Motion. Parallel Translation

A parallel translation (or simply translation) slides every point of the plane the same distance in the same direction. It is the simplest isometry and serves as the building block for understanding all other transformations.

Core Definition

📐Definition — Parallel Translation by Vector $\vec{v}$

Let $\vec{v} = (a,\, b)$ be a fixed vector. The parallel translation by $\vec{v}$ is the transformation that maps each point $A(x, y)$ to the point

$\boxed{A'(x + a,\; y + b)}$

We write $T_{\vec{v}}(A) = A'$ , or equivalently $\overrightarrow{AA'} = \vec{v}$ for every point $A$ .

Geometrically, each point moves along the direction of $\vec{v}$ by the distance $|\vec{v}| = \sqrt{a^2 + b^2}$ .

Properties of Translations

⚡Theorem — Properties of Parallel Translation

Let $T_{\vec{v}}$ be the translation by $\vec{v} = (a, b)$ . Then:

Isometry: $|A'B'| = |AB|$ for all points $A$ , $B$ , so $T_{\vec{v}}$ is a motion.
Direct isometry: $T_{\vec{v}}$ preserves orientation.
Lines map to parallel lines: If $\ell$ is any line, its image $\ell' = T_{\vec{v}}(\ell)$ is parallel to $\ell$ (or equal to $\ell$ when $\vec{v} \parallel \ell$ ).
Every figure maps to a congruent figure: The image of any triangle, polygon, or circle under $T_{\vec{v}}$ is congruent to the original.
Composition: Applying $T_{\vec{u}}$ followed by $T_{\vec{v}}$ gives the translation $T_{\vec{u}+\vec{v}}$ : $T_{\vec{v}} \circ T_{\vec{u}} = T_{\vec{u}+\vec{v}}$

Proof of (1). Let $A(x_1, y_1)$ and $B(x_2, y_2)$ . Then $A' = (x_1+a,\, y_1+b)$ and $B' = (x_2+a,\, y_2+b)$ .

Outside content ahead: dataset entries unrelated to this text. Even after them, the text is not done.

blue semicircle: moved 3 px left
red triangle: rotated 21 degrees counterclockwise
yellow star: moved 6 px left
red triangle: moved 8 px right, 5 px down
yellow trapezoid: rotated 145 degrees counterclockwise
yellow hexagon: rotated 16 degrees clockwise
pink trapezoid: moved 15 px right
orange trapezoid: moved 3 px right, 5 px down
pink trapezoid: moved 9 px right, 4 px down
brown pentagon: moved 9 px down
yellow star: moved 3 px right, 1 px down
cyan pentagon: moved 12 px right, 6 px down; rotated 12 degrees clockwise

$|A'B'| = \sqrt{(x_2+a - x_1-a)^2 + (y_2+b - y_1-b)^2} = \sqrt{(x_2-x_1)^2 + (y_2-y_1)^2} = |AB|. \quad \blacktriangleleft$

Finding the Translation Vector

If we know that point $A(x_1, y_1)$ maps to $A'(x_1', y_1')$ , the translation vector is:

$\vec{v} = \overrightarrow{AA'} = (x_1' - x_1,\; y_1' - y_1)$

This vector is the same for every pair of corresponding points, so checking with a second pair $B \to B'$ provides a useful verification.

Worked Examples

✎Example — Example 1 — Image of a Triangle under Translation

Triangle $ABC$ has vertices $A(1, 2)$ , $B(4, 2)$ , $C(3, 5)$ . Find the vertices of its image under the translation by $\vec{v} = (-2,\, 3)$ .

Solution. Apply $(x, y) \mapsto (x - 2,\; y + 3)$ to each vertex:

$A' = (1-2,\; 2+3) = (-1,\; 5)$ $B' = (4-2,\; 2+3) = (2,\; 5)$ $C' = (3-2,\; 5+3) = (1,\; 8)$

Verification: $|AB| = 3$ and $|A'B'| = |2-(-1)| = 3$ ✓; $|BC|= \sqrt{1+9} = \sqrt{10}$ and $|B'C'| = \sqrt{1+9} = \sqrt{10}$ ✓.

Answer: $A'(-1, 5)$ , $B'(2, 5)$ , $C'(1, 8)$ . $\blacktriangleleft$

✎Example — Example 2 — Finding the Translation Vector

A translation maps point $P(3, -1)$ to $P'(7, 4)$ and point $Q(0, 2)$ to $Q'(4, 7)$ . Find the translation vector and verify it is consistent.

Solution. From the first pair:

$\vec{v} = \overrightarrow{PP'} = (7-3,\; 4-(-1)) = (4,\; 5).$

Check with the second pair: $\overrightarrow{QQ'} = (4-0,\; 7-2) = (4,\; 5)$ ✓.

Answer: The translation vector is $\vec{v} = (4,\, 5)$ . $\blacktriangleleft$

Exercises

✏Exercise

A square has vertices $A(0,0)$ , $B(3,0)$ , $C(3,3)$ , $D(0,3)$ . Find the vertices of its image under the translation by $\vec{v} = (1,\, -4)$ . Then find the translation vector that maps the image back to the original square.

✏Exercise

A translation maps $M(-2, 5)$ to $M'(1, 1)$ . Find the image of the point $N(6, -3)$ under the same translation. Also find the preimage of the point $K(0, 0)$ under this translation (i.e., the point that maps to $K$ ).